Seven Countries Where The Burka and Niqab are Banned


CALLS to ban the burka and niqab have reignited the debate over Islamic face veils in the UK. But which countries already have bans?

By Alice Foster

Ukip has long called for a ban Islamic full face veils in Britain and has pointed to laws that exist in other European countries.

The UK does not have a ban on Islamic dress but schools can decide their own dress code and prevent students from wearing face veils.

Here is an overview of countries that have banned the burka, which completely covers the body, and the niqab, which covers the head and face.


France was the first country in Europe to ban Islamic face veils, such as the burka and the niqab, in public places.

The controversial ban took effect in April 2011 and made it illegal for Muslim women to leave their homes with their faces covered.

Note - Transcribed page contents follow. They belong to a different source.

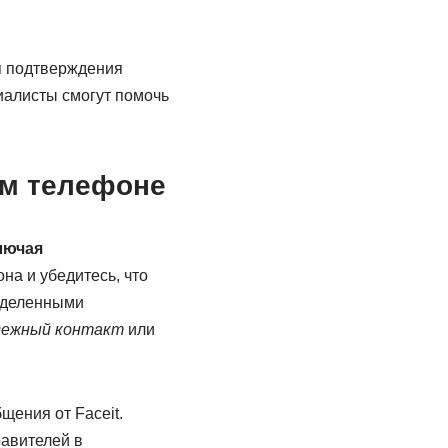
я подтверждения
циалисты смогут помочь
ем телефоне
лючая
на и убедитесь, что
еделенными
адежный контакт
или
бщения от Faceit.
авителей в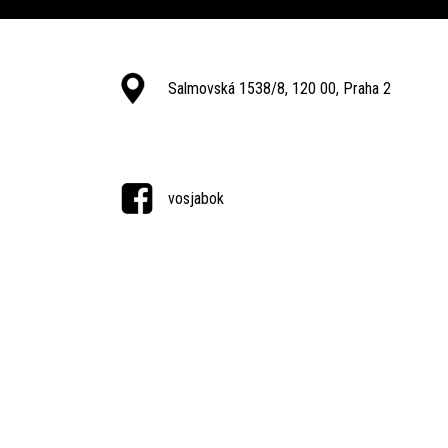
Salmovská 1538/8, 120 00, Praha 2
vosjabok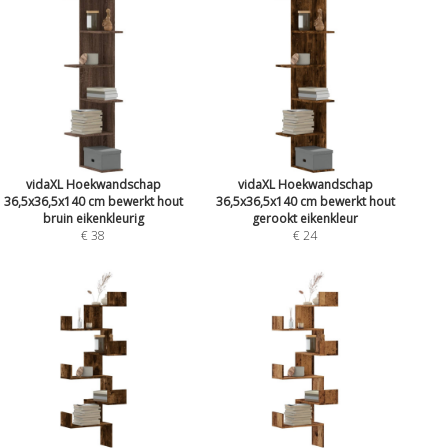
vidaXL Hoekwandschap
vidaXL Hoekwandschap
36,5x36,5x140 cm bewerkt hout
36,5x36,5x140 cm bewerkt hout
bruin eikenkleurig
gerookt eikenkleur
€ 38
€ 24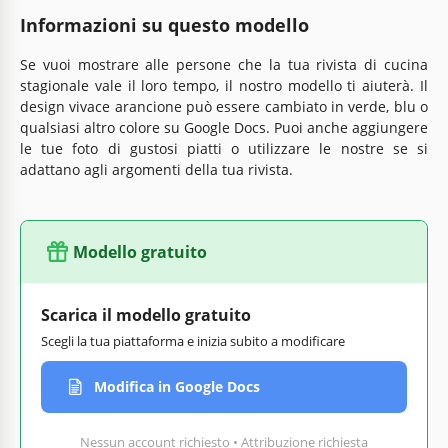
Informazioni su questo modello
Se vuoi mostrare alle persone che la tua rivista di cucina
stagionale vale il loro tempo, il nostro modello ti aiuterà. Il
design vivace arancione può essere cambiato in verde, blu o
qualsiasi altro colore su Google Docs. Puoi anche aggiungere
le tue foto di gustosi piatti o utilizzare le nostre se si
adattano agli argomenti della tua rivista.
Modello gratuito
Scarica il modello gratuito
Scegli la tua piattaforma e inizia subito a modificare
Modifica in Google Docs
Nessun account richiesto • Attribuzione richiesta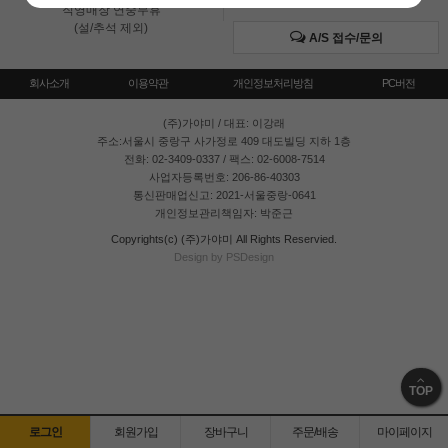
직영매장 연중무휴
(설/추석 제외)
A/S 접수/문의
회사소개
이용약관
개인정보처리방침
PC버전
(주)가야미
/ 대표: 이강래
주소:서울시 중랑구 사가정로 409 대도빌딩 지하 1층
전화: 02-3409-0337 / 팩스: 02-6008-7514
사업자등록번호: 206-86-40303
통신판매업신고: 2021-서울중랑-0641
개인정보관리책임자: 박준근
Copyrights(c) (주)가야미 All Rights Reservied.
Design by PSDesign
TOP
로그인
회원가입
장바구니
주문/배송
마이페이지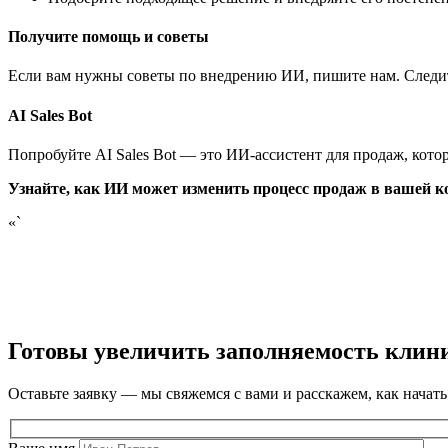
Получите помощь и советы
Если вам нужны советы по внедрению ИИ, пишите нам. Следит
AI Sales Bot
Попробуйте AI Sales Bot — это ИИ-ассистент для продаж, кото
Узнайте, как ИИ может изменить процесс продаж в вашей к
«`
Готовы увеличить заполняемость клин
Оставьте заявку — мы свяжемся с вами и расскажем, как начать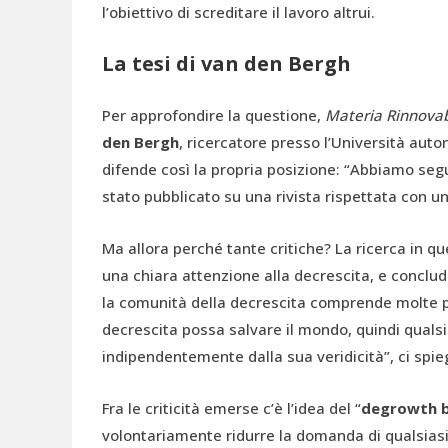
l’obiettivo di screditare il lavoro altrui.
La tesi di van den Bergh
Per approfondire la questione,
Materia Rinnova
den Bergh
, ricercatore presso l’Università aut
difende così la propria posizione: “Abbiamo seg
stato pubblicato su una rivista rispettata con un
Ma allora perché tante critiche? La ricerca in que
una chiara attenzione alla decrescita, e conclu
la comunità della decrescita comprende molte p
decrescita possa salvare il mondo, quindi qualsi
indipendentemente dalla sua veridicità”, ci spi
Fra le criticità emerse c’è l’idea del “
degrowth b
volontariamente ridurre la domanda di qualsiasi 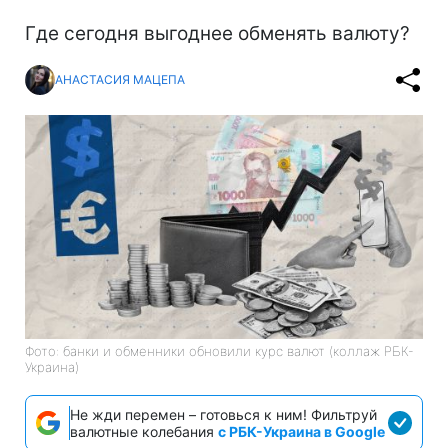
Где сегодня выгоднее обменять валюту?
АНАСТАСИЯ МАЦЕПА
Фото: банки и обменники обновили курс валют (коллаж РБК-
Украина)
Не жди перемен – готовься к ним! Фильтруй
валютные колебания
с РБК-Украина в Google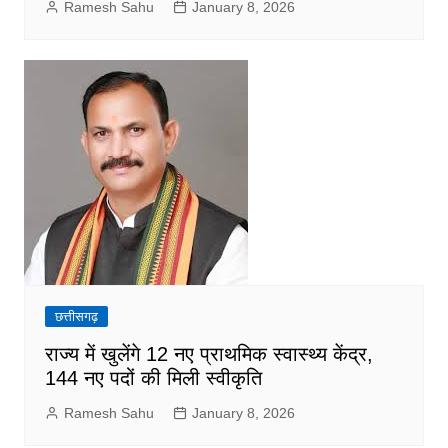
Ramesh Sahu
January 8, 2026
छत्तीसगढ़
राज्य में खुलेंगे 12 नए प्राथमिक स्वास्थ्य केंद्र,
144 नए पदों की मिली स्वीकृति
Ramesh Sahu
January 8, 2026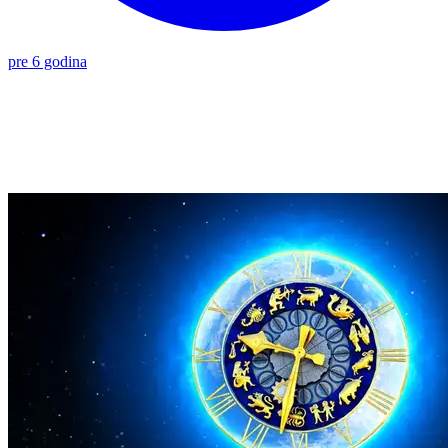
pre 6 godina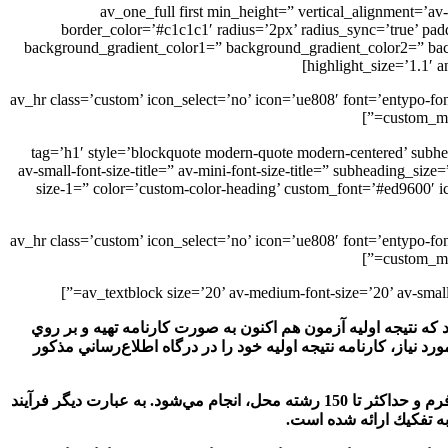
[av_one_full first min_height=” vertical_alignment=
border_color=’#c1c1c1′ radius=’2px’ radius_sync=’true’ 
background_gradient_color1=” background_gradient_color2=” backg
highlight_size=’1.1′ a
[av_hr class=’custom’ icon_select=’no’ icon=’ue808′ font=’entypo-
custom_ma
tag=’h1′ style=’blockquote modern-quote modern-centered’ subheading_active=” show_=”
av-small-font-size-title=” av-mini-font-size-title=” subheading_siz
size-1=” color=’custom-color-heading’ custom_font=’#ed9600′ i
[av_hr class=’custom’ icon_select=’no’ icon=’ue808′ font=’entypo-
custom_ma
لاع همه متقاضيان آزمون فوق مي‌رساند كه نتيجه اوليه آزمون هم اكنون به صورت كارنامه تهيه و بر روي
 در آزمون سراسري سال 1400 مي‌توانند با وارد نمودن اطلاعات مورد نیاز، كارنامه نتيجه اوليه خود را در درگاه اطلاع‌رساني مذكور
انتخاب رشته برای همه متقاضيان (برای انتخاب کدرشته محل‌های با آزمون و پذيرش صرفاً بر اساس سوابق تحصيلي «بدون آزمون») در يك فرم و حداكثر تا 150 رشته محل، انجام مي‌شود. به عبارت دیگر فرآيند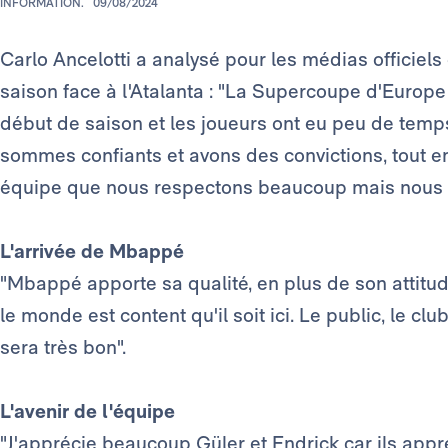
INFORMATION.
09/08/2024
Carlo Ancelotti a analysé pour les médias officiels 
saison face à l'Atalanta : "La Supercoupe d'Europe s
début de saison et les joueurs ont eu peu de temp
sommes confiants et avons des convictions, tout en 
équipe que nous respectons beaucoup mais nous es
L'arrivée de Mbappé
"Mbappé apporte sa qualité, en plus de son attitud
le monde est content qu'il soit ici. Le public, le cl
sera très bon".
L'avenir de l'équipe
"J'apprécie beaucoup Güler et Endrick car ils appr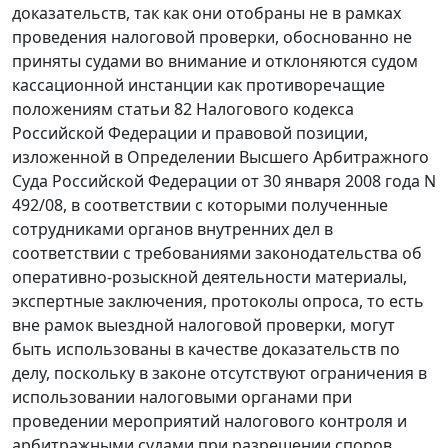
доказательств, так как они отобраны не в рамках
проведения налоговой проверки, обоснованно не
приняты судами во внимание и отклоняются судом
кассационной инстанции как противоречащие
положениям
статьи 82
Налогового кодекса
Российской Федерации и правовой позиции,
изложенной в
Определении
Высшего Арбитражного
Суда Российской Федерации от 30 января 2008 года N
492/08, в соответствии с которыми полученные
сотрудниками органов внутренних дел в
соответствии с требованиями законодательства об
оперативно-розыскной деятельности материалы,
экспертные заключения, протоколы опроса, то есть
вне рамок выездной налоговой проверки, могут
быть использованы в качестве доказательств по
делу, поскольку в законе отсутствуют ограничения в
использовании налоговыми органами при
проведении мероприятий налогового контроля и
арбитражными судами при разрешении споров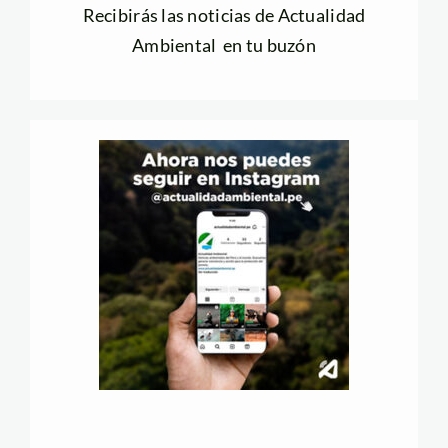
Recibirás las noticias de Actualidad
Ambiental en tu buzón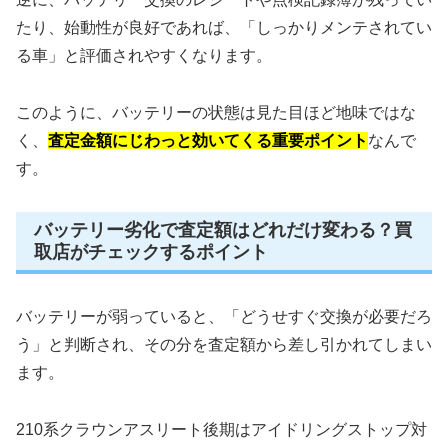
たり、始動性が良好であれば、「しっかりメンテされてい
る車」と評価されやすくなります。
このように、バッテリーの状態は見た目ほど地味ではな
く、
査定金額にじわっと効いてくる重要ポイント
なんで
す。
バッテリー劣化で査定額はどれだけ変わる？買
取店がチェックするポイント
バッテリーが弱っていると、「どうせすぐ交換が必要だろ
う」と判断され、その分を査定額から差し引かれてしまい
ます。
210系クラウンアスリート後期はアイドリングストップ対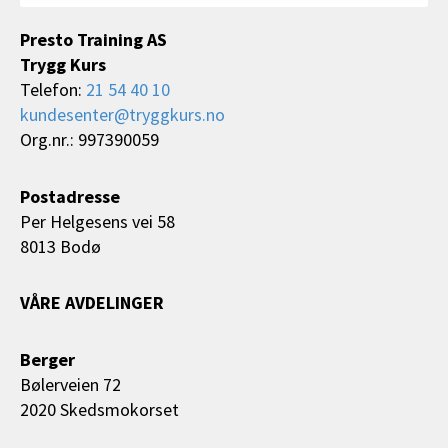
Presto Training AS
Trygg Kurs
Telefon:
21 54 40 10
kundesenter@tryggkurs.no
Org.nr.: 997390059
Postadresse
Per Helgesens vei 58
8013 Bodø
VÅRE AVDELINGER
Berger
Bølerveien 72
2020 Skedsmokorset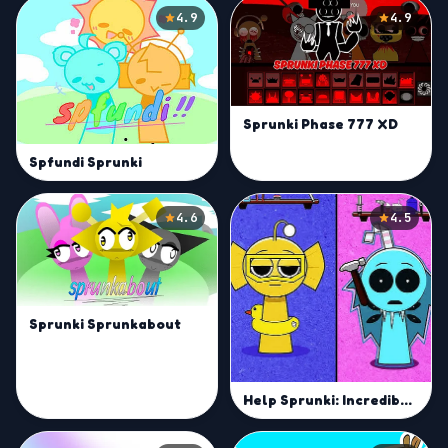
4.9
4.9
Sprunki Phase 777 XD
Spfundi Sprunki
4.6
4.5
Sprunki Sprunkabout
Help Sprunki: Incredibox Challenge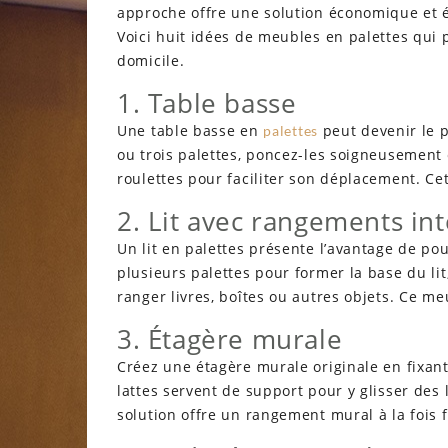
approche offre une solution économique et 
Voici huit idées de meubles en palettes qui 
domicile.
1. Table basse
Une table basse en
peut devenir le p
palettes
ou trois palettes, poncez-les soigneusement 
roulettes pour faciliter son déplacement. Cet
2. Lit avec rangements in
Un lit en palettes présente l’avantage de p
plusieurs palettes pour former la base du lit
ranger livres, boîtes ou autres objets. Ce me
3. Étagère murale
Créez une étagère murale originale en fixant
lattes servent de support pour y glisser des 
solution offre un rangement mural à la fois 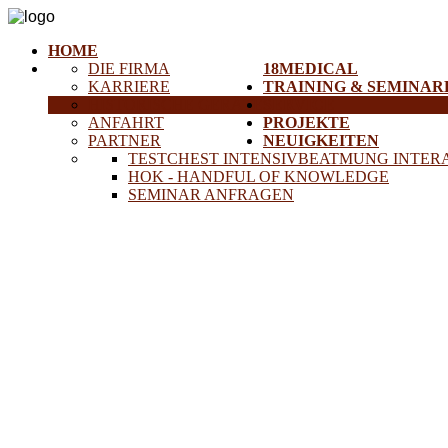
HOME
DIE FIRMA
18MEDICAL
KARRIERE
TRAINING & SEMINAR
HISTORISCHE GERÄTE
SERVICE
ANFAHRT
PROJEKTE
PARTNER
NEUIGKEITEN
TESTCHEST INTENSIVBEATMUNG INTER
HOK - HANDFUL OF KNOWLEDGE
SEMINAR ANFRAGEN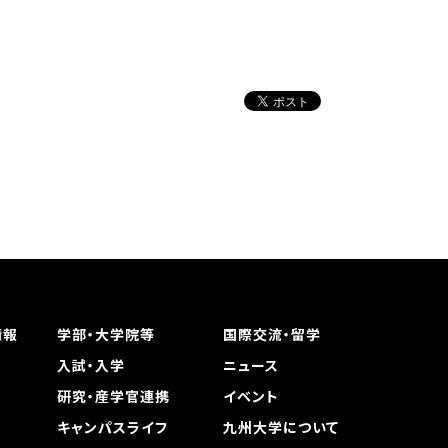
情報
学部・大学院等
国際交流・留学
入試・入学
ニュース
研究・産学官連携
イベント
キャンパスライフ
九州大学について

Women can be fined for wearing a face veil, while anyone who uses threats and violence to forces a woman to wear a veil risks a €30,000 fine and a year in prison.

In July 2014 the European Court of Human Rights upheld the ban.


Belgium was the second European country after France to introduce a ban on full face veils, which outlawed the burka and niqab in public areas.

Women who cover their faces in public places like streets and parks can be fined and sentenced to up to seven days in jail.

The ban came into effect in July 2011.

The Netherlands

The Dutch cabinet last year approved plans to ban the full face Islamic veil in government buildings, schools, hospitals and on public transport.

The ban does not completely outlaw the veil in public, but forbids it in “specific situations where it is essential for people to be seen” or for security reasons.


The Egyptian government has drafted a bill to ban the niqab and burka in public places and government institutions.

The legislation comes after Egypt’s Cairo University banned academic staff from wearing the niqab in classrooms to make it easier to communicate with students.


A majority of the electorate in the Swiss region of Ticino voted in favour of a ban on face veils in public areas in 2013.

The ban came into force in 2016. Muslim women who wear the veil in shops, restaurants or public buildings can be fined up to €9,200 (£7,890).


Lombardy, the wealthiest region in Italy, approved a ban on women wearing the burka in hospitals and local government buildings in December 2015.

It was the first time an Italian region explicitly outlawed Islamic face coverings. Existing laws already prohibit helmets and clothing that make identification difficult in public.


Chad banned women from wearing the full-face veil following two suicide bomb attacks in June 2015.

There are similar bans in parts of Cameroon and Niger as well as Congo-Brazzaville and the Gabon.